Faulkner’s playing partner, American amateur Frank Stranahan, called it “the greatest shot I’ve ever seen.”
5. PORTRUSH’S CHAMPION
Faulkner won his only Open at Portrush, beating Argentina’s Antonio Cerda by two shots. Faulkner, who wasn’t known for his prowess on the putting surface, used a new putter to take just 105 strokes on the greens.
“It was all I ever wanted. The Open meant everything to me,” he said. There is a story that Faulkner, who built a six-shot lead after three rounds, signed an autograph with the words “Open Champion 1951” before teeing off in the final round later that day.

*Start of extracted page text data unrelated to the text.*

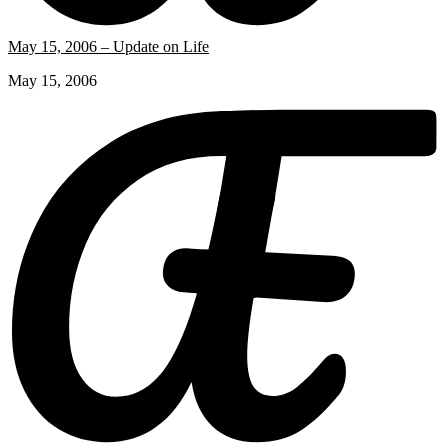
May 15, 2006 – Update on Life
May 15, 2006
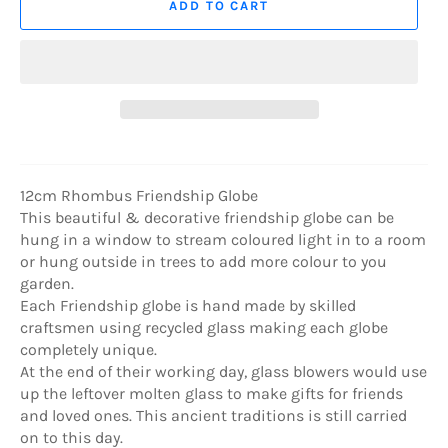
ADD TO CART
12cm Rhombus Friendship Globe
This beautiful & decorative friendship globe can be
hung in a window to stream coloured light in to a room
or hung outside in trees to add more colour to you
garden.
Each Friendship globe is hand made by skilled
craftsmen using recycled glass making each globe
completely unique.
At the end of their working day, glass blowers would use
up the leftover molten glass to make gifts for friends
and loved ones. This ancient traditions is still carried
on to this day.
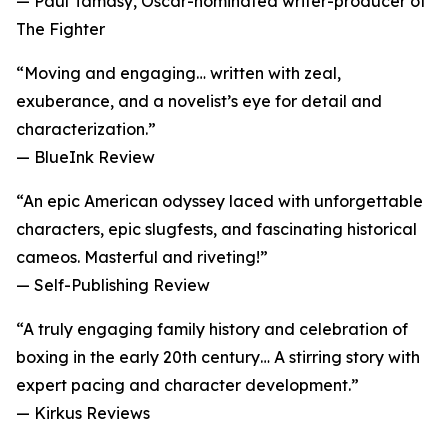
— Paul Tamasy, Oscar-nominated writer-producer of
The Fighter
“Moving and engaging… written with zeal,
exuberance, and a novelist’s eye for detail and
characterization.”
— BlueInk Review
“An epic American odyssey laced with unforgettable
characters, epic slugfests, and fascinating historical
cameos. Masterful and riveting!”
— Self-Publishing Review
“A truly engaging family history and celebration of
boxing in the early 20th century… A stirring story with
expert pacing and character development.”
— Kirkus Reviews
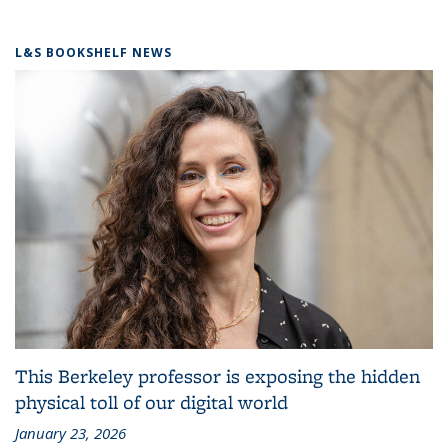
L&S BOOKSHELF NEWS
This Berkeley professor is exposing the hidden
physical toll of our digital world
January 23, 2026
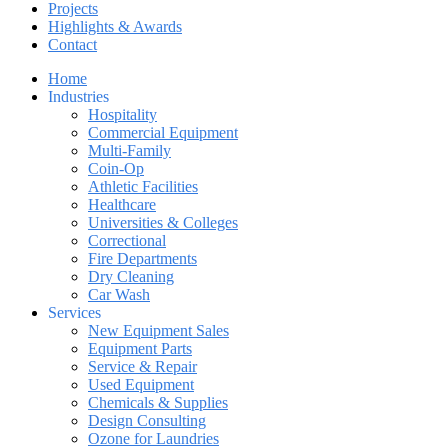
Projects
Highlights & Awards
Contact
Home
Industries
Hospitality
Commercial Equipment
Multi-Family
Coin-Op
Athletic Facilities
Healthcare
Universities & Colleges
Correctional
Fire Departments
Dry Cleaning
Car Wash
Services
New Equipment Sales
Equipment Parts
Service & Repair
Used Equipment
Chemicals & Supplies
Design Consulting
Ozone for Laundries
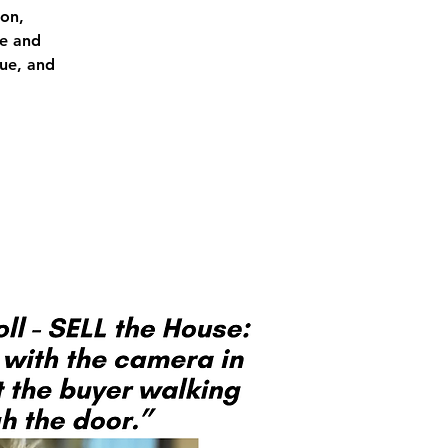
on,
re and
lue, and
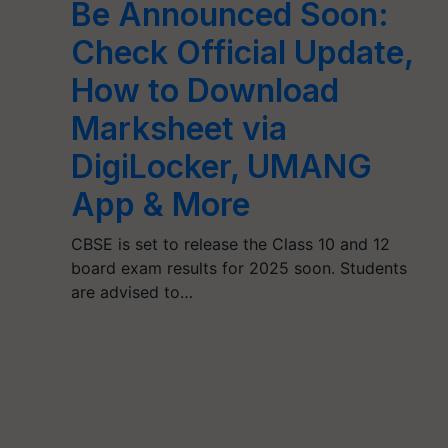
Be Announced Soon:
Check Official Update,
How to Download
Marksheet via
DigiLocker, UMANG
App & More
CBSE is set to release the Class 10 and 12
board exam results for 2025 soon. Students
are advised to…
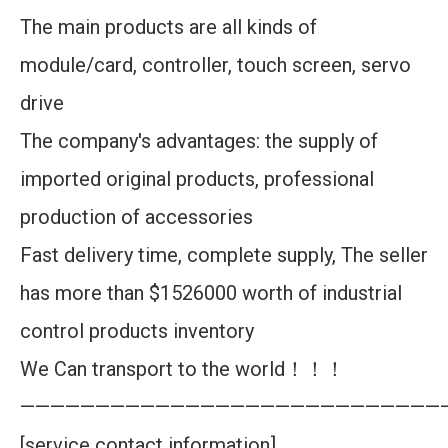
The main products are all kinds of
module/card, controller, touch screen, servo
drive
The company's advantages: the supply of
imported original products, professional
production of accessories
Fast delivery time, complete supply, The seller
has more than $1526000 worth of industrial
control products inventory
We Can transport to the world！！！
————————————————————————————
[service contact information]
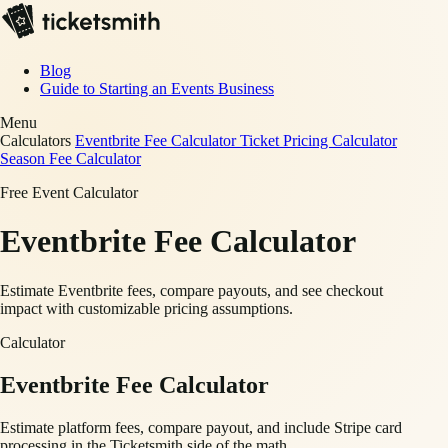
Blog
Guide to Starting an Events Business
Menu
Calculators
Eventbrite Fee Calculator
Ticket Pricing Calculator
Season Fee Calculator
Free Event Calculator
Eventbrite Fee Calculator
Estimate Eventbrite fees, compare payouts, and see checkout
impact with customizable pricing assumptions.
Calculator
Eventbrite Fee Calculator
Estimate platform fees, compare payout, and include Stripe card
processing in the Ticketsmith side of the math.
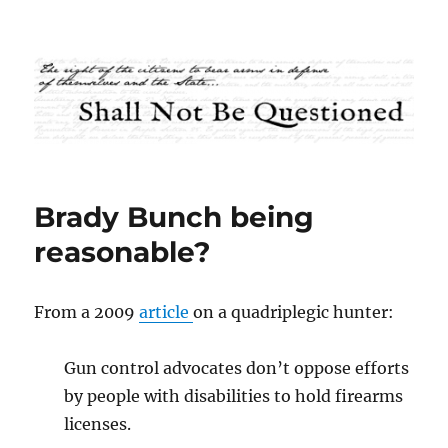
Shall Not Be Questioned
Brady Bunch being
reasonable?
From a 2009
article
on a quadriplegic hunter:
Gun control advocates don’t oppose efforts
by people with disabilities to hold firearms
licenses.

“My God, I’d better not lose now,” he thought. His final-round 74, his highest score of the week by three shots, was enough for the victory, though.
How did he celebrate? He participated in a father-son cricket match at his son’s school the day after his victory.
Faulkner, who served in World War II, was the only British winner of The Open between Sir Henry Cotton in 1948 and Tony Jacklin in 1969. He was a flamboyant character known for his colorful outfits. His style was inspired by a hospital stay after suffering a perforated eardrum.
“Every morning the nurses brought pretty flowers into the ward, and every night they took them out,” Faulkner once said. “It was so gray without those flowers. I thought, if I ever get out of this bloody war I’m going to wear some colors.”